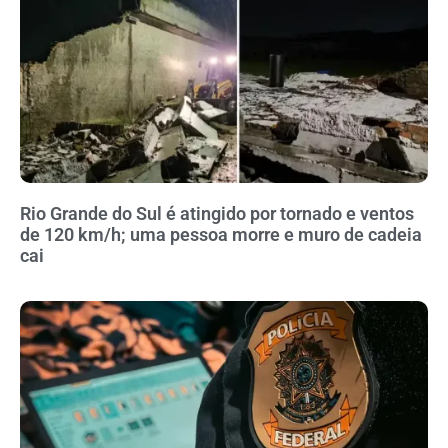
Rio Grande do Sul é atingido por tornado e ventos
de 120 km/h; uma pessoa morre e muro de cadeia
cai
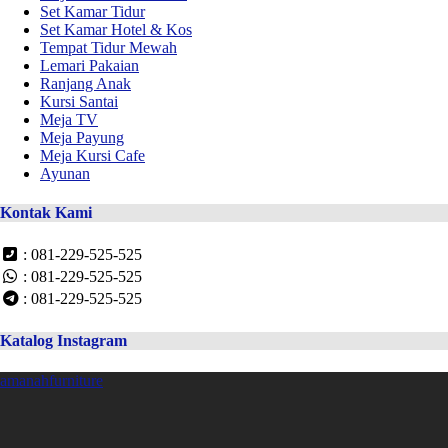
Set Kamar Tidur
Set Kamar Hotel & Kos
Tempat Tidur Mewah
Lemari Pakaian
Ranjang Anak
Kursi Santai
Meja TV
Meja Payung
Meja Kursi Cafe
Ayunan
Kontak Kami
: 081-229-525-525
: 081-229-525-525
: 081-229-525-525
Katalog Instagram
amanahfurniture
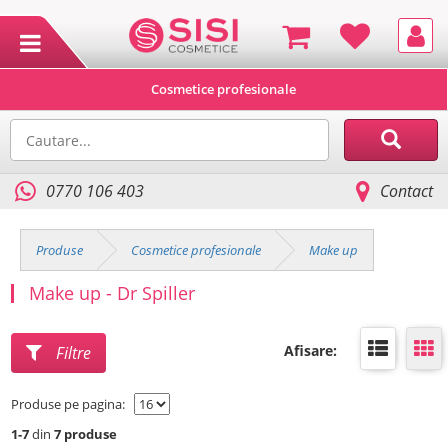
Cosmetice profesionale
0770 106 403
Contact
Produse
Cosmetice profesionale
Make up
Make up - Dr Spiller
Afisare:
Filtre
Produse pe pagina:
1-7
din
7 produse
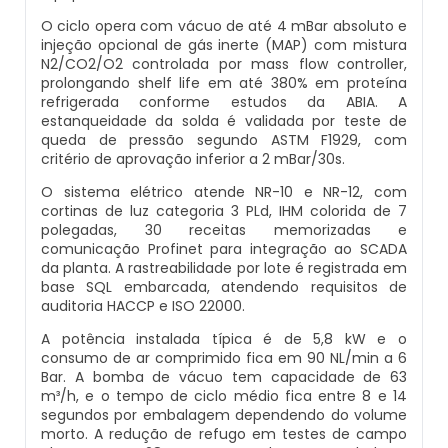
O ciclo opera com vácuo de até 4 mBar absoluto e
Balança Multicabeçote
injeção opcional de gás inerte (MAP) com mistura
Datador Elétrico
N2/CO2/O2 controlada por mass flow controller,
Pesadora Para Biscoito De Polvilho
prolongando shelf life em até 380% em proteína
refrigerada conforme estudos da ABIA. A
Datador Para Sacos Plasticos
estanqueidade da solda é validada por teste de
Seladora Rotativa
queda de pressão segundo ASTM F1929, com
Comprar Datador Automático
critério de aprovação inferior a 2 mBar/30s.
Pesadora Para Pão De Queijo
O sistema elétrico atende NR-10 e NR-12, com
Datador Termico
cortinas de luz categoria 3 PLd, IHM colorida de 7
polegadas, 30 receitas memorizadas e
Dosador De Rosca
comunicação Profinet para integração ao SCADA
Datador Automático A Venda
da planta. A rastreabilidade por lote é registrada em
base SQL embarcada, atendendo requisitos de
Pesadoras Automáticas
auditoria HACCP e ISO 22000.
Datador Termo Transferência
A potência instalada típica é de 5,8 kW e o
Embaladora De Graos
consumo de ar comprimido fica em 90 NL/min a 6
Fornecedor Datador Automático
Bar. A bomba de vácuo tem capacidade de 63
Seladora Automática Com Esteira
m³/h, e o tempo de ciclo médio fica entre 8 e 14
segundos por embalagem dependendo do volume
Datador De Caixas
morto. A redução de refugo em testes de campo
Embaladora De Pao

━━━━━━━━━━━━━━━━━━━━

» DIRECTIONS FOR THIS TASK: In full and without changes, repeat the listing above, but not its pictures.

» FINAL ANSWER:
Rio Grande do Sul é atingido por tornado e ventos
de 120 km/h; uma pessoa morre e muro de cadeia
cai
Set Kamar Tidur
Set Kamar Hotel & Kos
Tempat Tidur Mewah
Lemari Pakaian
Ranjang Anak
Kursi Santai
Meja TV
Meja Payung
Meja Kursi Cafe
Ayunan
Kontak Kami
: 081-229-525-525
: 081-229-525-525
: 081-229-525-525
Katalog Instagram
amanahfurniture
Cosmetice profesionale
0770 106 403
Contact
Produse
Cosmetice profesionale
Make up
Make up - Dr Spiller
Afisare:
Filtre
Produse pe pagina:
1-7
din
7 produse
O ciclo opera com vácuo de até 4 mBar absoluto e
Balança Multicabeçote
injeção opcional de gás inerte (MAP) com mistura
Datador Elétrico
N2/CO2/O2 controlada por mass flow controller,
Pesadora Para Biscoito De Polvilho
prolongando shelf life em até 380% em proteína
refrigerada conforme estudos da ABIA. A
Datador Para Sacos Plasticos
estanqueidade da solda é validada por teste de
Seladora Rotativa
queda de pressão segundo ASTM F1929, com
Comprar Datador Automático
critério de aprovação inferior a 2 mBar/30s.
Pesadora Para Pão De Queijo
O sistema elétrico atende NR-10 e NR-12, com
Datador Termico
cortinas de luz categoria 3 PLd, IHM colorida de 7
polegadas, 30 receitas memorizadas e
Dosador De Rosca
comunicação Profinet para integração ao SCADA
Datador Automático A Venda
da planta. A rastreabilidade por lote é registrada em
base SQL embarcada, atendendo requisitos de
Pesadoras Automáticas
auditoria HACCP e ISO 22000.
Datador Termo Transferência
A potência instalada típica é de 5,8 kW e o
Embaladora De Graos
consumo de ar comprimido fica em 90 NL/min a 6
Fornecedor Datador Automático
Bar. A bomba de vácuo tem capacidade de 63
Seladora Automática Com Esteira
m³/h, e o tempo de ciclo médio fica entre 8 e 14
segundos por embalagem dependendo do volume
Datador De Caixas
morto. A redução de refugo em testes de campo
Embaladora De Pao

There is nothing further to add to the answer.